SECTION 10.1. Admission of Substitute Members.

(a) An assignee or other transferee of all or any portion of an Interest shall be admitted as a Substitute Member and shall have all the rights, and assume all of the obligations, with respect to such Interest (including all the rights and obligations of the Member who assigned such Interest with respect thereto) only

(i) if such transfer complies in all respects with Section 9.1;

(ii) upon compliance with the procedures for admission contained in Section 10.3 and (iii) upon receipt by the Company of written authorization from the Member transferring such Interest (with an appropriate signature guarantee, if requested by the Company).

(b) The admission of a Substitute Member shall not release the Member who disposed of such Interest (or any part thereof), nor release any subsequent transferee of such interest, from any liability to the Company in respect of such Interest that may have existed prior to such admission.

SECTION 10.2. Admission of Additional Members.

Subject to Article V, the Board shall have the authority to admit Additional Members and to determine the capital contributions of such Members and to issue such Interests in such classes or series and in such number of Units as the Board shall deem necessary or advisable.

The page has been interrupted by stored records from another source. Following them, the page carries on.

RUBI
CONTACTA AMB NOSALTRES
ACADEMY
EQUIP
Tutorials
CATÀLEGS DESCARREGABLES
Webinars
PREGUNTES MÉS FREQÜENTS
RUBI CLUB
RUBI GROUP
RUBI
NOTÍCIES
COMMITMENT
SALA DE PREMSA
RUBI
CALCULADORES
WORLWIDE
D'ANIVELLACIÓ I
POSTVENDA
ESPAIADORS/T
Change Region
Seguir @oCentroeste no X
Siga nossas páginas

SECTION 10.3. Procedure for Admission.

(a) No Person shall be admitted as a Substitute Member or Additional Member until (i) such Person and the Company execute an agreement (an "Admission Agreement") whereby such Person (A) agrees to the terms and conditions of this Agreement, as such agreement may be amended from time to time in accordance herewith, and to such other terms and conditions as the Board shall reasonably require in connection with such admission (provided such other terms and conditions are not inconsistent herewith), and (B) in the case of an Additional Member, agrees to make such capital contribution as the Board shall determine and (ii) in the case of an Additional Member, such Person has made the capital contribution required to be made pursuant to such Admission Agreement.

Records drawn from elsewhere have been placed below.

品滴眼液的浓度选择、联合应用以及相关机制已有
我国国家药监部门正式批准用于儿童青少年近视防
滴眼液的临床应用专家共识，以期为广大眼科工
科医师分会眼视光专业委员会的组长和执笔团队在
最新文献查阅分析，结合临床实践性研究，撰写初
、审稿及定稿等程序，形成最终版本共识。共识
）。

(b) The Company will reflect the admission of a Member pursuant to this Article in the records of the Company as soon as is reasonably practicable after satisfaction of the conditions set forth in this Article and the conditions, if any, set forth in the Admission Agreement to which such Person is a party.

(c) For purposes of this Agreement, (i) no Person shall be deemed a Member until such time as such Person is reflected as a Member on records of the Company as provided for in subsection (b) of this Section, and (ii) no holder of an Option or Warrant shall be deemed a Member as a result of holding such Option or Warrant until such time as such person exercises such Option or Warrant in accordance with its terms.

ARTICLE XI - DISSOCIATION OF A MEMBER

SECTION 11.1. Dissociation Events:

(a) A Person shall cease to be a Member upon the happening of any of the following

(i) the Disposition by a Member of his entire Interest; (ii) the Member becoming a Bankrupt Member; (iii) in case of a Member who is a natural person, the death of the Member or the entry of an order by a court of

competent jurisdiction adjudicating the Member incompetent to manage such Member's estate; (iv) in the case of a Member that is a trust, the termination of the trust (but not merely the substitution of a new trustee); (v) in the case of a Member that is an Organization, the dissolution, winding- up, liquidation or merger of such

Organization; or (vi) in the case of a Member that is an estate, the distribution by the fiduciary of the estate of its entire Interest in the

Company; (vii) the event the member imbeciles, steals or otherwise works in bad faith against the Company and the Company

opportunities.

(b) Each Dissociated Member shall promptly notify the Company in writing of the date and the relevant facts surrounding his or its Dissociation.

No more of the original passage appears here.